*Problem details:*
For each line of the data below that holds "viverra", copy the line.

*** Exercise materials Section Begins ***

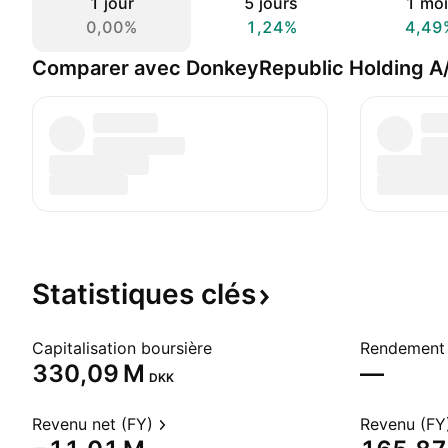
1 jour
5 jours
1 moi
0,00%
1,24%
4,49
Comparer avec DonkeyRepublic Holding A
Statistiques
clés
Capitalisation boursière
Rendement 
‪330,09 M‬
—
DKK
Revenu net (FY)
Revenu (FY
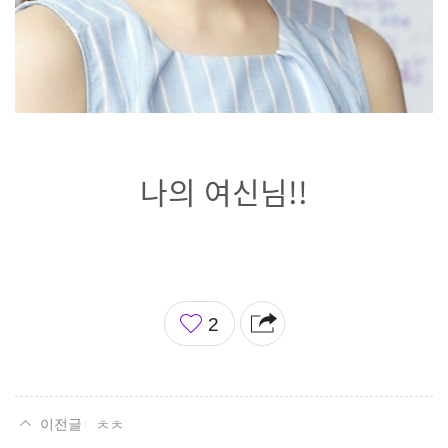
나의 여신님!!
좋
2
아
요
ㅊㅊ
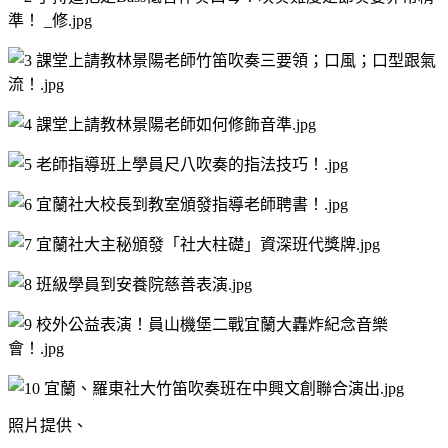
照片提供、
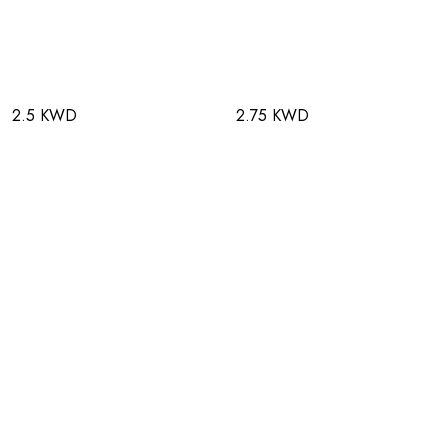
2.5 KWD
2.75 KWD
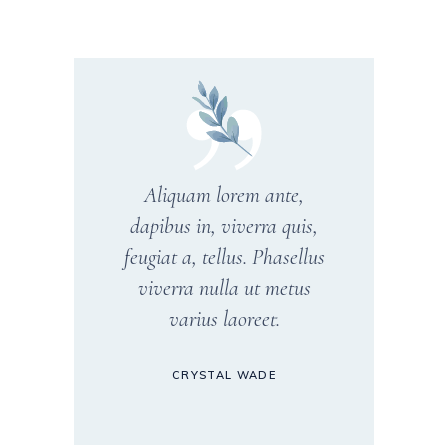
Aliquam lorem ante,
dapibus in, viverra quis,
feugiat a, tellus. Phasellus
viverra nulla ut metus
varius laoreet.
CRYSTAL WADE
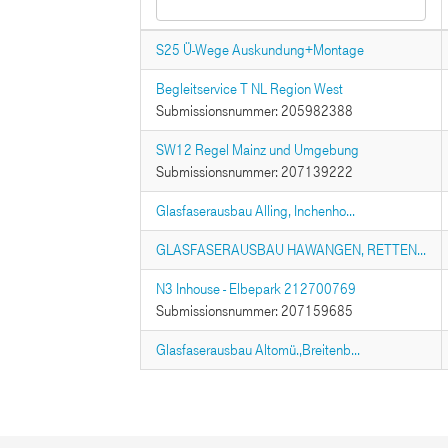
S25 Ü-Wege Auskundung+Montage
Begleitservice T NL Region West
Submissionsnummer: 205982388
SW12 Regel Mainz und Umgebung
Submissionsnummer: 207139222
Glasfaserausbau Alling, Inchenho...
GLASFASERAUSBAU HAWANGEN, RETTEN...
N3 Inhouse - Elbepark 212700769
Submissionsnummer: 207159685
Glasfaserausbau Altomü.,Breitenb...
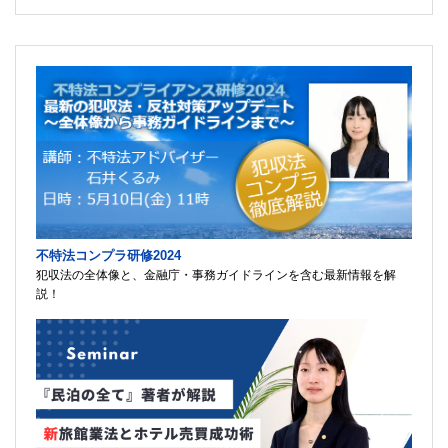
不特法コンプラ研修2024
犯収法の全体像と、金融庁・事務ガイドラインを含む最新情報を解
説！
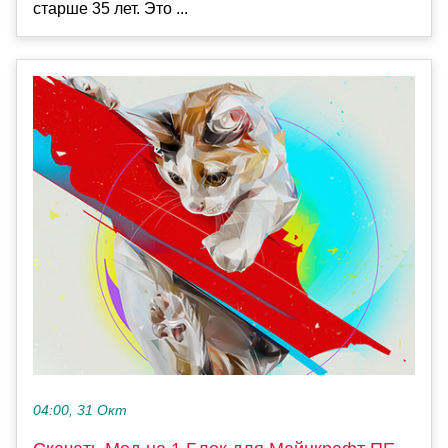
старше 35 лет. Это ...
04:00, 31 Окт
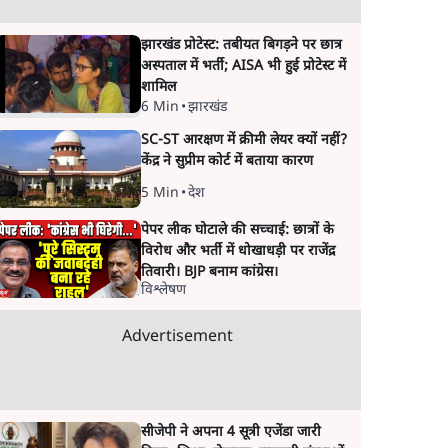
झारखंड प्रोटेस्ट: तबीयत बिगड़ने पर छात्र
अस्पताल में भर्ती; AISA भी हुई प्रोटेस्ट में
शामिल
6 Min
•
झारखंड
SC-ST आरक्षण में क्रीमी लेयर क्यों नहीं?
केंद्र ने सुप्रीम कोर्ट में बताया कारण
5 Min
•
देश
पेपर लीक घोटाले की सच्चाई: छात्रों के
विरोध और भर्ती में धोखाधड़ी पर राजेंद्र
तिवारी। BJP बनाम कांग्रेस।
विश्लेषण
Advertisement
सीजेपी ने अपना 4 सूत्री एजेंडा जारी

*** Exercise materials Section Ends ***

*Exercise output:*
dapibus in, viverra quis,
viverra nulla ut metus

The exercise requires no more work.